If you find yourself in a rut, stuck in a “February” of your own relationship, allow yourself to be renewed and inspired by your longing for spring – rid your heart of the dirty piles of resentment and pride. Open yourself up to the possibility that changing one small part of your daily interactions might just begin to open up a whole new world of possibilities, communication, and understanding. If there’s anything this journey from single woman to wife to mother has taught me, it is that life's constant changes cause changes within our hearts simultaneously. These inevitable changes create the need for constant renewal and change within our relationships, too – no matter how strong you may feel. This world is full of distractions and the devil works at us from every angle to weaken the bonds which God has blessed us with. Fight for it and don't let the devil take a foothold.

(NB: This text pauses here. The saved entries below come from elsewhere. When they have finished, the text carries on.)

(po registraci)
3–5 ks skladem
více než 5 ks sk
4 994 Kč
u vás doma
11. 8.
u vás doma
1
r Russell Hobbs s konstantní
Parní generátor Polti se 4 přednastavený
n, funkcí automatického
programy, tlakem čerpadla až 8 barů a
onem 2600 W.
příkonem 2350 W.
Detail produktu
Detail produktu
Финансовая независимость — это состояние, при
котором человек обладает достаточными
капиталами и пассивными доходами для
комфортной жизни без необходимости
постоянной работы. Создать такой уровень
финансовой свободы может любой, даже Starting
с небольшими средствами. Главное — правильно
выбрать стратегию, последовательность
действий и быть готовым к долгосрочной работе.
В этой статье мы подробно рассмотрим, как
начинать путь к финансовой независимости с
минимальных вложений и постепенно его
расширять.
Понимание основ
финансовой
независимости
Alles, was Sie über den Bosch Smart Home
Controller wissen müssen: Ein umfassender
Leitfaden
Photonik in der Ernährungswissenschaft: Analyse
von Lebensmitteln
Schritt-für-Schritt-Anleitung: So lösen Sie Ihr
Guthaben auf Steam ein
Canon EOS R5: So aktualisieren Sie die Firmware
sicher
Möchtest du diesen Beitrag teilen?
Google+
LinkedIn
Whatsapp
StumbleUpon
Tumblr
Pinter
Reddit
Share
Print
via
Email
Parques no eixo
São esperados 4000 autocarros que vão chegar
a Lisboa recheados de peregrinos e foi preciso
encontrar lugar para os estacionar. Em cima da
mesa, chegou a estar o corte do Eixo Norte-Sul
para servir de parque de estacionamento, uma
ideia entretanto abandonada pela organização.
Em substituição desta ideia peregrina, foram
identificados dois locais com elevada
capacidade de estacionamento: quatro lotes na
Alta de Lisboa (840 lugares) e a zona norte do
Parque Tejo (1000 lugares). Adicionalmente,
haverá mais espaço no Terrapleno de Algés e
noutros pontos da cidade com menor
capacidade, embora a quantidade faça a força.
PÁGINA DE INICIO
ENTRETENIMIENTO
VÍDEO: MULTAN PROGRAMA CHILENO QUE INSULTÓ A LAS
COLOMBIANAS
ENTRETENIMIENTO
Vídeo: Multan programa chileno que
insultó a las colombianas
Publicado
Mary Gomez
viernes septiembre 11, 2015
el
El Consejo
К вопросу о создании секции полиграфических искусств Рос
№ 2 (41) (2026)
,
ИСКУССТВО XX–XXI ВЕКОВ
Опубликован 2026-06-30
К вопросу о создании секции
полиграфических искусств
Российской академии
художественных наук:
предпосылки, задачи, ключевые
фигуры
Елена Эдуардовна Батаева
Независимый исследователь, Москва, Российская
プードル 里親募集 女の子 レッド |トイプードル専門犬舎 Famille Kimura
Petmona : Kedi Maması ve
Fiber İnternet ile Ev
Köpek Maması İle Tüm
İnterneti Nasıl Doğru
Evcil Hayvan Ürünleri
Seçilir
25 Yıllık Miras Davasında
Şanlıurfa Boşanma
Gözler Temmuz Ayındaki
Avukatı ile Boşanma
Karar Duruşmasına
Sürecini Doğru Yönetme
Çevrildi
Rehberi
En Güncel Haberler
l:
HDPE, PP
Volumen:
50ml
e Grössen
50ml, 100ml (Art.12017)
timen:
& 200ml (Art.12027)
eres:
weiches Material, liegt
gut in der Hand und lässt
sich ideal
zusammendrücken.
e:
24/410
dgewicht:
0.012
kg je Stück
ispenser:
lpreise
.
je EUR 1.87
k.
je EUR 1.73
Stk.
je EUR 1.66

Pick up a devotional you can do by yourself or together. Attend a marriage seminar or conference. Seek advice of those in godly marriages you admire. Most importantly, pray. Pray that the Lord grants you patience, thaws your heart, renews your strength, and daily reminds you of the importance of your unity.

Whatever you do, act out of true godly love, inspired by Him who first loved us. With that as your motivation, you absolutely cannot fail.